Online resource for World Password Day
By Digital News Asia May 16, 2014
- Deloitte study: 90% of all passwords are vulnerable to being hacked
- Consumers urged to take pledge to change or strengthen their passwords
Consumers are encouraged to take the World Password Day pledge to change or strengthen their passwords by using the newly launched http://www.passwordday.org, a dedicated destination for password education, powered by Intel Security.
According to McAfee, citing a Deloitte study, 90% of all passwords are vulnerable to being hacked. In the wake of recent high-profile data breaches, it is important now more than ever for consumers to be vigilant about strengthening and changing their passwords to protect their personal information.
Last year, more than 170 organisations supported World Password Day by sharing password safety messages. Over one million passwords were assessed and 32,000 people took the pledge to strengthen their passwords, McAfee said in a statement.
This year, McAfee along with Dell, Acer, Lenovo, Toshiba, Terra, UOL, CCE, Windstream, Positivo Informática's Digital Business Area and others are encouraging consumers once again to take the time to educate themselves about password safety and be more proactive about securing their personal information.
To accompany World Password Day, consumers can now visit Passwordday.org to learn more about password safety. The site includes features such as, a password blaster web video game, password strength meter, McAfee’s Heartbleed bug checker tool, animated educational slideshow, tips and tricks for upgrading passwords, and the Official World Password Day pledge.
“While cyber-security systems and threats are getting more sophisticated, we need to remind ourselves that having strong and secure passwords remains the foundation of keeping our digital assets safe,” said David Freer, vice president of the Asia Pacific consumer business at McAfee.
“Therefore we want to encourage computer and Internet users around the world to re-evaluate their current habits and whether they are doing the simple, but necessary steps of protecting their passwords.

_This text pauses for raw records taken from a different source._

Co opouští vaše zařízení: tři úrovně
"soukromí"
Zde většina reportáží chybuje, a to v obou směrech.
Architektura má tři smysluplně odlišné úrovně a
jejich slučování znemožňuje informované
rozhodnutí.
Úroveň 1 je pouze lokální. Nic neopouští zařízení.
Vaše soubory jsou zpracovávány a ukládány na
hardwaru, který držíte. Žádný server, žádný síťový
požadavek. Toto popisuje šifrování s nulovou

“With this year’s World Password Day, we hope to stress just how important strong passwords are and how something so easily taken for granted can make the biggest difference in keeping their data and privacy protected,” he accepted
Simple tips for password protection:
- Choose length vs. complexity (use 14+ characters)
- Use a password manager
- Change passwords regularly
- Use different passwords for bank, email and other sites
- Use case-sensitive alphanumerics
- Don’t use any dates or facts that can be found online
- Don’t text, email or casually share your passwords
- Don’t use simple passwords (123456, password, qwerty, etc.)